Despite her pain, there was a green gleam of mischief in her
eyes as she leaned forward confidingly.
‘Do you believe in ghosts, Margaret?“
Do I believe in ghosts? What could I say? I nodded.
Satisfied, Miss Winter sat back in her chair, and I had the not
unfamiliar impression of having given away more than I thought.
‘Hester didn’t. Not scientific, you see. So, not believing in
ghosts, she had a good deal of trouble when she saw one.“
It was like this:
One bright day Hester, having finished her duties in plenty of
time, left the house early and decided to take the long way round to the
doctor’s house. The sky was gloriously blue, the air fresh-smelling and clear,
and she felt full of a powerful energy that she couldn’t put a name to but that
made her yearn for strenuous activity.
The path around the fields took her up a slight incline that,
though not much of a hill, gave her a fine view of the fields and land around.

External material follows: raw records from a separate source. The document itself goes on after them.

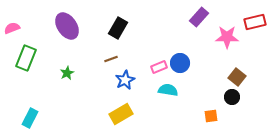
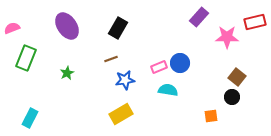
blue star: rotated 18 degrees clockwise
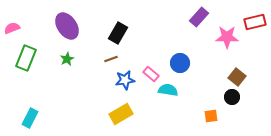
black rectangle: moved 5 px down
pink rectangle: moved 8 px left, 7 px down; rotated 63 degrees clockwise
green star: moved 14 px up
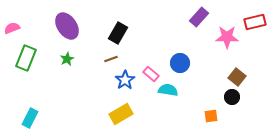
blue star: rotated 24 degrees counterclockwise
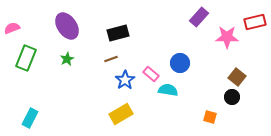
black rectangle: rotated 45 degrees clockwise
orange square: moved 1 px left, 1 px down; rotated 24 degrees clockwise
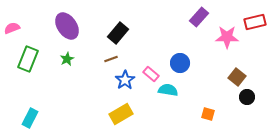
black rectangle: rotated 35 degrees counterclockwise
green rectangle: moved 2 px right, 1 px down
black circle: moved 15 px right
orange square: moved 2 px left, 3 px up
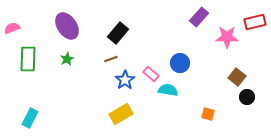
green rectangle: rotated 20 degrees counterclockwise
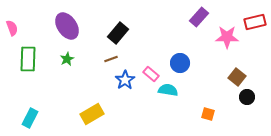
pink semicircle: rotated 91 degrees clockwise
yellow rectangle: moved 29 px left
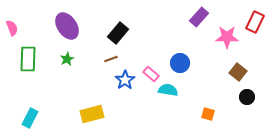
red rectangle: rotated 50 degrees counterclockwise
brown square: moved 1 px right, 5 px up
yellow rectangle: rotated 15 degrees clockwise
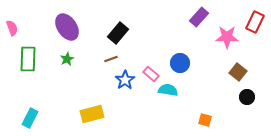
purple ellipse: moved 1 px down
orange square: moved 3 px left, 6 px down
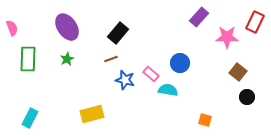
blue star: rotated 24 degrees counterclockwise
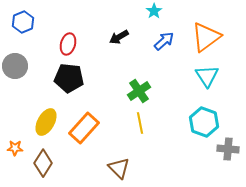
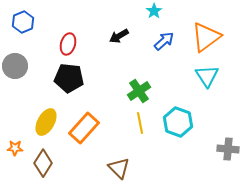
black arrow: moved 1 px up
cyan hexagon: moved 26 px left
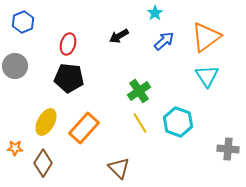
cyan star: moved 1 px right, 2 px down
yellow line: rotated 20 degrees counterclockwise
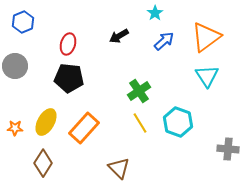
orange star: moved 20 px up
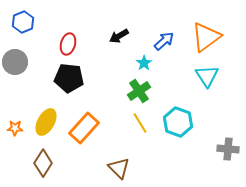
cyan star: moved 11 px left, 50 px down
gray circle: moved 4 px up
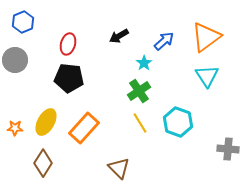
gray circle: moved 2 px up
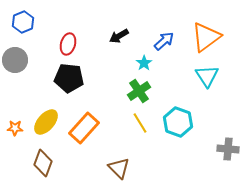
yellow ellipse: rotated 12 degrees clockwise
brown diamond: rotated 12 degrees counterclockwise
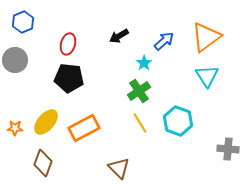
cyan hexagon: moved 1 px up
orange rectangle: rotated 20 degrees clockwise
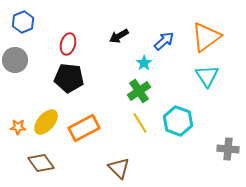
orange star: moved 3 px right, 1 px up
brown diamond: moved 2 px left; rotated 56 degrees counterclockwise
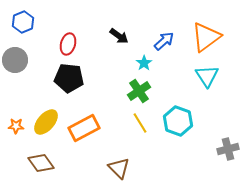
black arrow: rotated 114 degrees counterclockwise
orange star: moved 2 px left, 1 px up
gray cross: rotated 20 degrees counterclockwise
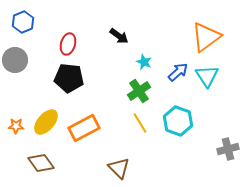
blue arrow: moved 14 px right, 31 px down
cyan star: moved 1 px up; rotated 14 degrees counterclockwise
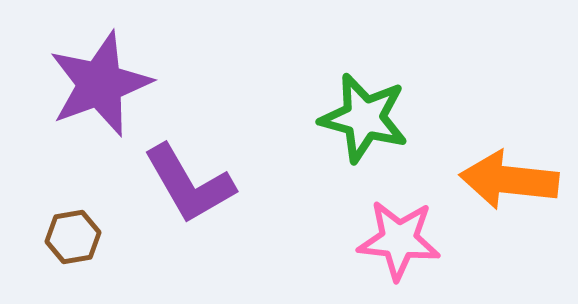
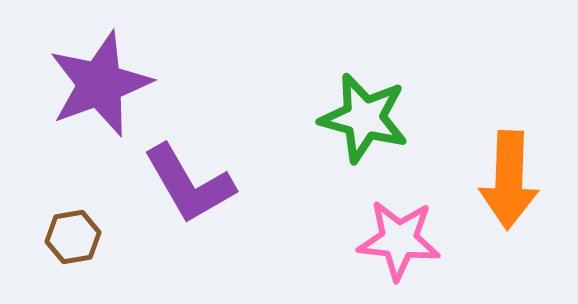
orange arrow: rotated 94 degrees counterclockwise
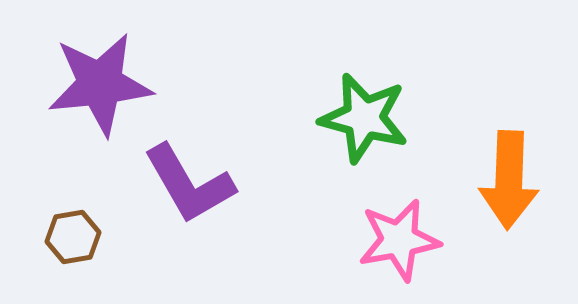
purple star: rotated 14 degrees clockwise
pink star: rotated 16 degrees counterclockwise
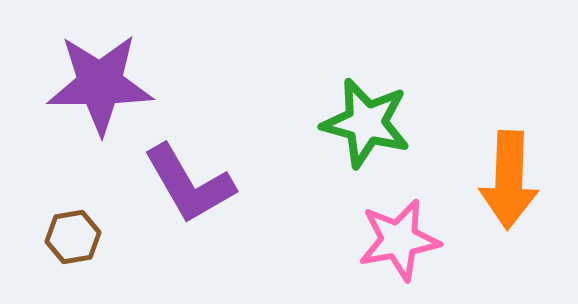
purple star: rotated 6 degrees clockwise
green star: moved 2 px right, 5 px down
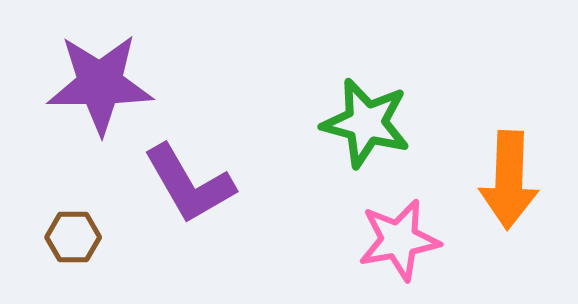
brown hexagon: rotated 10 degrees clockwise
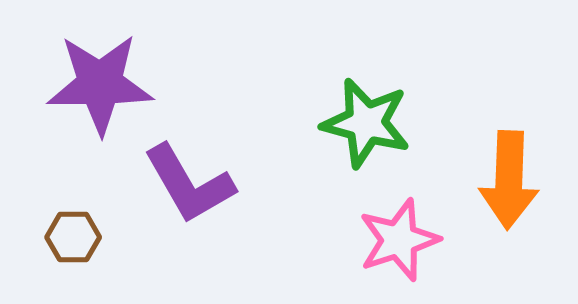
pink star: rotated 8 degrees counterclockwise
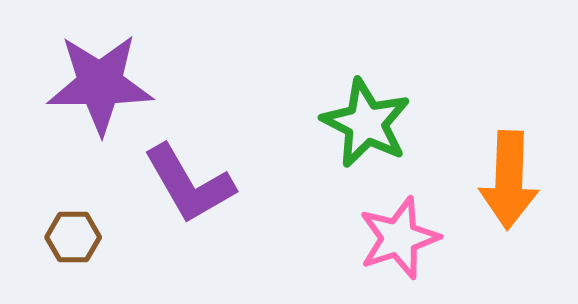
green star: rotated 12 degrees clockwise
pink star: moved 2 px up
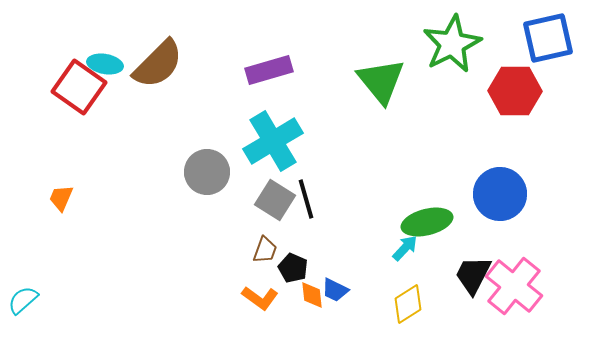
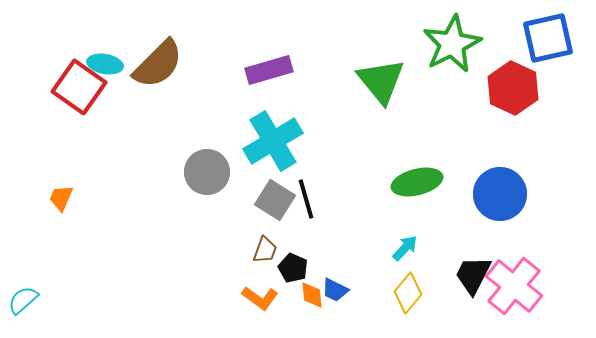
red hexagon: moved 2 px left, 3 px up; rotated 24 degrees clockwise
green ellipse: moved 10 px left, 40 px up
yellow diamond: moved 11 px up; rotated 18 degrees counterclockwise
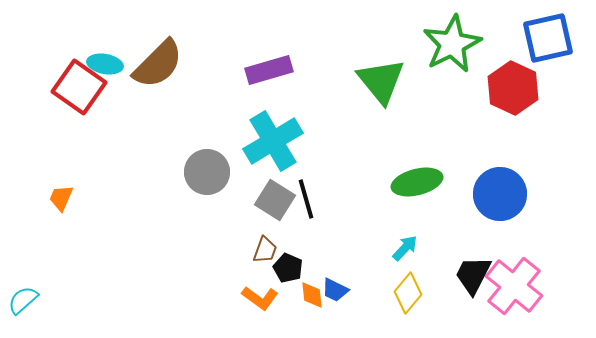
black pentagon: moved 5 px left
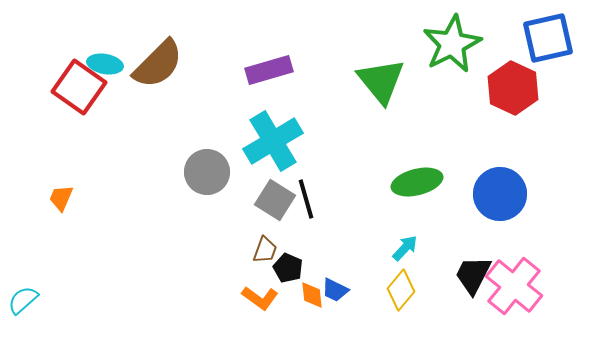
yellow diamond: moved 7 px left, 3 px up
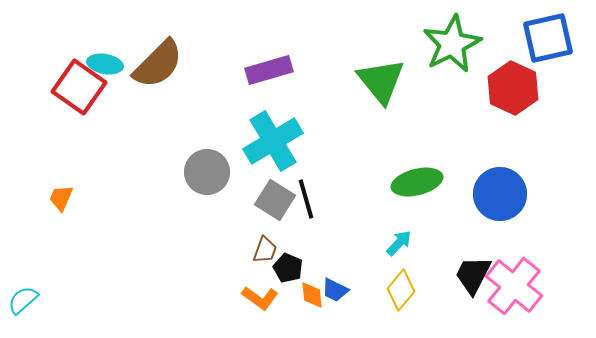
cyan arrow: moved 6 px left, 5 px up
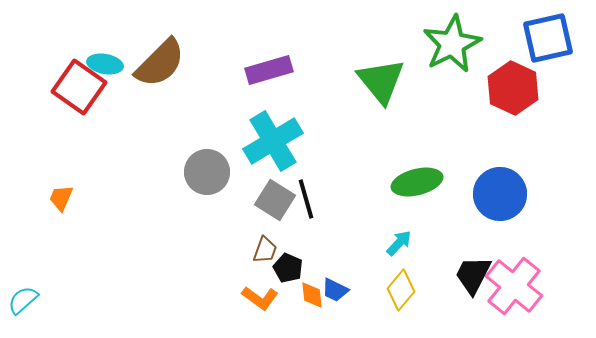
brown semicircle: moved 2 px right, 1 px up
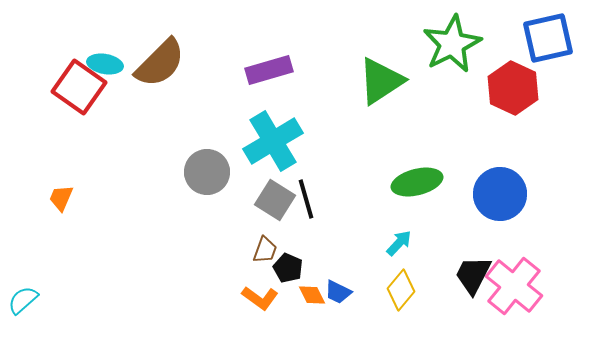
green triangle: rotated 36 degrees clockwise
blue trapezoid: moved 3 px right, 2 px down
orange diamond: rotated 20 degrees counterclockwise
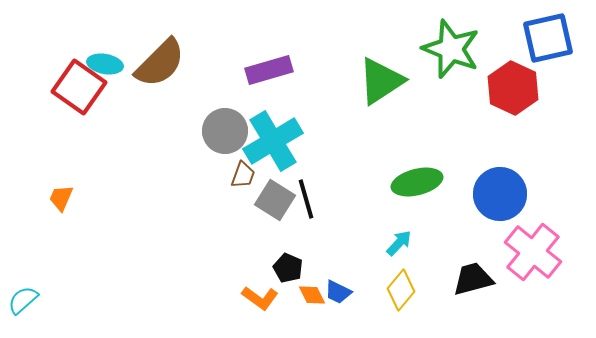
green star: moved 1 px left, 5 px down; rotated 24 degrees counterclockwise
gray circle: moved 18 px right, 41 px up
brown trapezoid: moved 22 px left, 75 px up
black trapezoid: moved 4 px down; rotated 48 degrees clockwise
pink cross: moved 19 px right, 34 px up
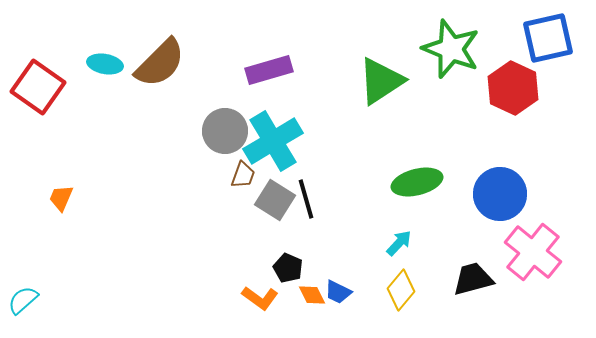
red square: moved 41 px left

She was about halfway to the doctor’s, striding out vigorously, heartbeat
raised but without the slightest sense of overexertion, feeling quite probably
that she could fly if she just put her mind to it, when she saw something that
stopped her dead.
In the distance, playing together in a field, were Emmeline and
Adeline. Unmistakable. Two manes of red hair, two pairs of black shoes; one
child in the navy poplin that the Missus had put Emmeline in that morning, the
other in green.
It was impossible.
But no. Hester was scientific. She was seeing them, hence they
were there. There must be an explanation. Adeline had escaped from the doctor’s
house. Her torpor had left her as suddenly as it had come and, taking advantage
of an open window or a set of keys left unattended, she had escaped before
anyone had noticed her recovery. That was it.